Despite the delay in diagnosis, and after family consent, it was decided to perform an urgent (about 2 h after MRI) right supratentorial decompressive craniectomy. Simultaneously, a large thrombus in the left ventricle and aortic root was identified, requiring anticoagulation by low-molecular weight heparin introduced 5 days after DCH for 3 months followed by preventive low-dose aspirine and a surgical thrombectomy after stabilization of the neurological situation.

DCH was complicated by parenchymal hernia through the head tip. The autologous flap was replaced 1 month after DCH. Three months later, the autologous flap showed signs of bony resorption, requiring a cranioplasty with an heterologous flap.

Follow-up neuroimaging at 1 month demonstrated a right hemispheric global atrophy (Fig. 1D). Clinically, she rapidly exhibited left spastic hemiplegia with little residual function, left visual field hemianopsia, and developed with a focal epilepsy, initially drug resistant. At 36-month follow-up, significant improvement was fortunately seen. The child was able to walk independently, to use her right arm as support, and to produce short sentences corresponding to a mRS of 3. Epilepsy was in full remission, and antiepileptic drug was progressively withdrawn. Full cognitive assessment shows mild global developmental delay, and a specialized school was considered.

Conclusion

Pediatric malignant stroke remains a dramatic event with significant mortality and morbidity. Because of the rarity of the entity, a prospective multi-institutional study to determine optimal management is difficult to set up, and data from small series and retrospective reviews need to be cautiously evaluated.

In our illustrative case, DCH was performed urgently soon after a definitive diagnosis of mAIS was achieved, but the earlier clinical manifestations were unfortunately overlooked. Our case is noteworthy because the onset of stroke occurred in a sick child under ECMO which is a well-known pitfall [70, 71]. This case illustrates therefore the crucial need for improving recognition of AIS in all settings, including in-hospital units.

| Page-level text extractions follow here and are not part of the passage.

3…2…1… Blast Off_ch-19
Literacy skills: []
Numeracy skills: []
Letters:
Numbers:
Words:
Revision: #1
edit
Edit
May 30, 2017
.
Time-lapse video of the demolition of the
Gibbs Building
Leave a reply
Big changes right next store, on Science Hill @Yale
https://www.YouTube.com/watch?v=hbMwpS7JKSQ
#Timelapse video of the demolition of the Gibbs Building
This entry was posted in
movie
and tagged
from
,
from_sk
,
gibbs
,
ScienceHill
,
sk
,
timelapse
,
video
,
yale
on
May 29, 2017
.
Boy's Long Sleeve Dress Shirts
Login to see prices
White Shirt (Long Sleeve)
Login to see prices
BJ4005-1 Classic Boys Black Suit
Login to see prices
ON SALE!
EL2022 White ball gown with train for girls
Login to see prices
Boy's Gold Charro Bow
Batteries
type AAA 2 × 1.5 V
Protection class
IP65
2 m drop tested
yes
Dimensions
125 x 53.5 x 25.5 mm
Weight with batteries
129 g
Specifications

The literature shows that the best factors to differentiate PAIS from pmAIS are high PedsNIHSS score at onset, prolonged seizures, and anisocoria [18, 61]. This finding emphasizes the importance of implementing the PedNIHSS scale as a practical bedside tool in childhood stroke.

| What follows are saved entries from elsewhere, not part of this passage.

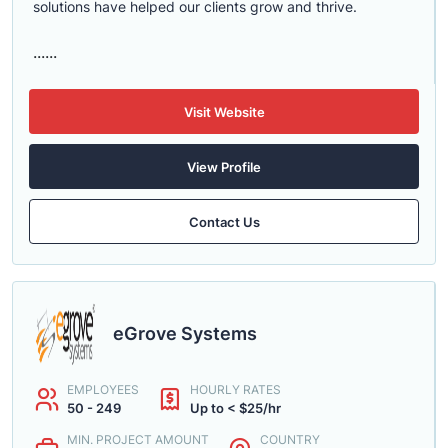
solutions have helped our clients grow and thrive.
......
Visit Website
View Profile
Contact Us
eGrove Systems
EMPLOYEES
HOURLY RATES
50 - 249
Up to < $25/hr
MIN. PROJECT AMOUNT
COUNTRY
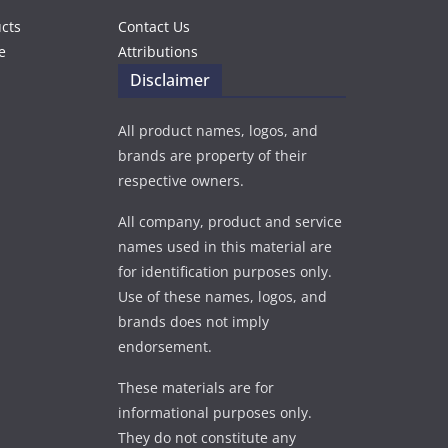
ucts
Contact Us
e
Attributions
Disclaimer
All product names, logos, and
brands are property of their
respective owners.
All company, product and service
names used in this material are
for identification purposes only.
Use of these names, logos, and
brands does not imply
endorsement.
These materials are for
informational purposes only.
They do not constitute any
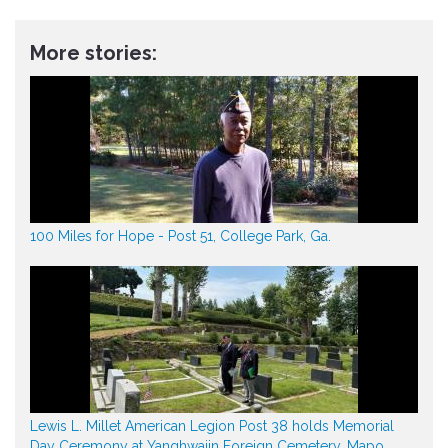
More stories:
100 Miles for Hope - Post 51, College Park, Ga.
Lewis L. Millet American Legion Post 38 holds Memorial
Day Ceremony at Yanghwajin Foreign Cemetery, Mapo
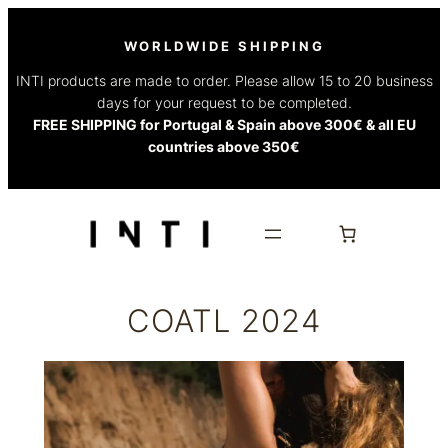
Skip
to
WORLDWIDE SHIPPING
content
INTI products are made to order. Please allow 15 to 20 business
days for your request to be completed.
FREE SHIPPING for Portugal & Spain above 300€ & all EU
countries above 350€
COATL 2024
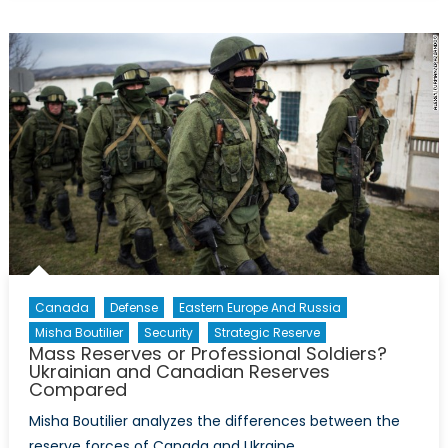
Reserves:
A
Lesson
from
the
U.S.?
Canada
Defense
Eastern Europe And Russia
Misha Boutilier
Security
Strategic Reserve
Mass Reserves or Professional Soldiers?
Ukrainian and Canadian Reserves
Compared
Misha Boutilier analyzes the differences between the
reserve forces of Canada and Ukraine.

Thrombolysis and/or endovascular thrombectomy are possible risk factors for the occurrence of pmAIS, but current data do not allow to draw firm conclusions and are still weak due to recent implementation of those techniques in pediatric stroke. An intensive surveillance in dedicated units is clearly mandatory after recanalization therapy in children and adolescents with large arterial stroke.

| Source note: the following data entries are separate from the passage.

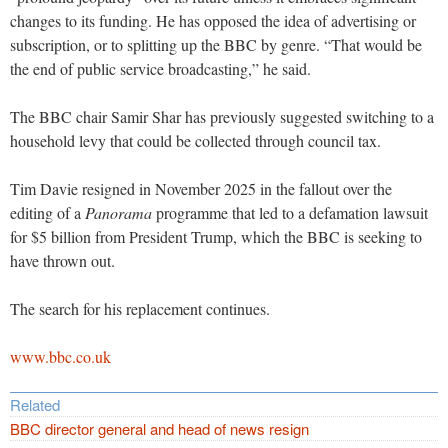
changes to its funding. He has opposed the idea of advertising or
subscription, or to splitting up the BBC by genre. “That would be
the end of public service broadcasting,” he said.
The BBC chair Samir Shar has previously suggested switching to a
household levy that could be collected through council tax.
Tim Davie resigned in November 2025 in the fallout over the
editing of a
Panorama
programme that led to a defamation lawsuit
for $5 billion from President Trump, which the BBC is seeking to
have thrown out.
The search for his replacement continues.
www.bbc.co.uk
Related
BBC director general and head of news resign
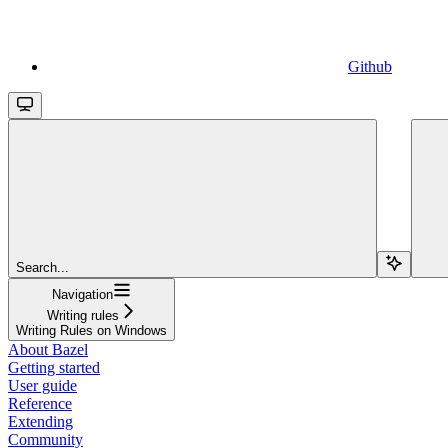
Github
Search...
Navigation
Writing rules
Writing Rules on Windows
About Bazel
Getting started
User guide
Reference
Extending
Community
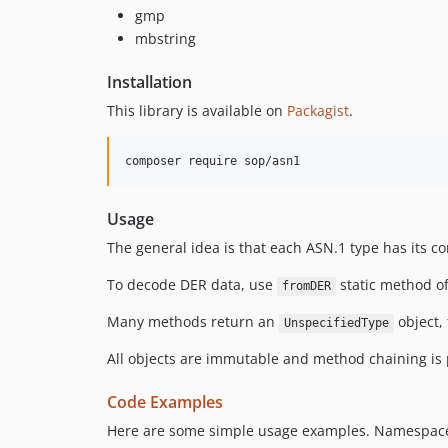
gmp
mbstring
Installation
This library is available on
Packagist
.
composer require sop/asn1
Usage
The general idea is that each ASN.1 type has its c
To decode DER data, use
static method of
fromDER
Many methods return an
object,
UnspecifiedType
All objects are immutable and method chaining is p
Code Examples
Here are some simple usage examples. Namespaces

This case, along with our literature review, highlights the fact that DCH should be considered as a potentially lifesaving therapy in pmAIS, even if performed late and/or in the setting of brain herniation signs. Even if the mRS is better with early DCH, we still recommend performing a DCH in case of delayed diagnosis. Any change in the level of consciousness, moreover in the event of prolonged seizures, should promptly raise the suspicion of mAIS and the consideration of decompressive craniectomy, but expected compromised outcome should be discussed with the family according to imaging findings. Although better outcome after delayed DCH in pediatric population can be anticipated compared to adult, one should not underestimate significant long-term morbidity. One should also acknowledge the difficulty to properly measure and interpret outcome based solely on the mRS [72].

The potential benefit of hemicraniectomy in large pediatric stroke confirms the importance of a multidisciplinary expertise within a tertiary center. Excessive reliance on ICP monitoring and values can prove counterproductive and might delay management until irreversible herniation has occurred. Newly available bedside neuromonitoring including transcranial Doppler, pupillometry, and quantitative EEG are promising tools to detect early deterioration [73, 74].

The implementation and timely activation of pediatric stroke protocols are critical factors in order to improve acute phase management and surveillance. Special attention should be given to large infarcts and an early DCH considered.